Tournament information
- Dates: 28 November – 7 December 2025
- Venue: Lakeside Country Club
- Location: Frimley Green, Surrey, England
- Organisation(s): World Darts Federation (WDF)
- Format: Sets
- Prize fund: £221,000 (total)
- Winner's share: £50,000 (open) £25,000 (women) £3,000 (youth) £1,500 (girls)
- High checkout: 170 Cliff Prior

Champion(s)
- Jimmy van Schie (NED) (open) Deta Hedman (ENG) (women) Mitchell Lawrie (SCO) (youth) Zehra Gemi (TUR) (girls)

= 2025 WDF World Darts Championship =

Annual darts tournament

The 2025 WDF World Darts Championship (officially the 2025 WDF Lakeside World Championship) was a darts tournament that was held from 28 November to 7 December 2025 at the Lakeside Country Club in Frimley Green, Surrey, England. It was the fourth World Darts Championship to be organised by the World Darts Federation since it succeeded the now-defunct British Darts Organisation. The tournament was broadcast on television by Welsh channel S4C and on YouTube by the WDF and S4C. The open tournament, (Note: The WDF's "men's" and "boys'" categories were renamed to "open" and "youth" following a change in the WDF's eligibility criteria that saw participation in women's and girls' events restricted to those born as female.) women's tournament, youth tournament, and girls' tournament shared a total prize fund of £221,000, with the open champion receiving the biggest winner's prize of £50,000.

In the senior competitions, Shane McGuirk was the defending open champion, having defeated Paul Lim 6–3 in the 2024 final to win his first world title, but lost 4–1 to Jimmy van Schie in the quarter-finals. Reigning women's champion Beau Greaves, who won her third women's world title in 2024, did not defend her title as she accepted a place in the 2026 PDC World Darts Championship. 15-year-old Mitchell Lawrie, who qualified for the open and youth tournaments, became the youngest player to compete in a senior WDF World Championship, surpassing the record previously held by Luke Littler.

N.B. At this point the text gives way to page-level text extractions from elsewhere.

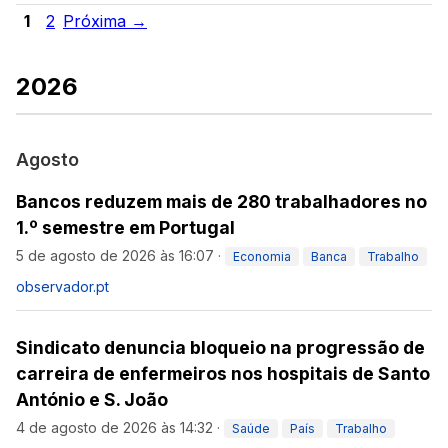
1
2
Próxima →
2026
Agosto
Bancos reduzem mais de 280 trabalhadores no
1.º semestre em Portugal
5 de agosto de 2026 às 16:07
·
Economia
Banca
Trabalho
observador.pt
Sindicato denuncia bloqueio na progressão de
carreira de enfermeiros nos hospitais de Santo
António e S. João
4 de agosto de 2026 às 14:32
·
Saúde
País
Trabalho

Jimmy van Schie won his first world title with a 6–3 victory in the open final against Mitchell Lawrie, who became the first teenager to reach the final of the tournament. Van Schie, who overturned a 3–0 deficit in the final, was the fourth Dutch player to win the main title at Lakeside. Competing in her fourth women's world final, 66-year-old Deta Hedman defeated Lerena Rietbergen 4–1 to win her first world title and become the oldest world champion in darts history. The youth and girls' finals were won by Lawrie and Zehra Gemi respectively, with Gemi becoming the first Turkish world champion across all levels.

== Prize money ==
The total prize fund remained at £221,000. The winner of the open event received £50,000.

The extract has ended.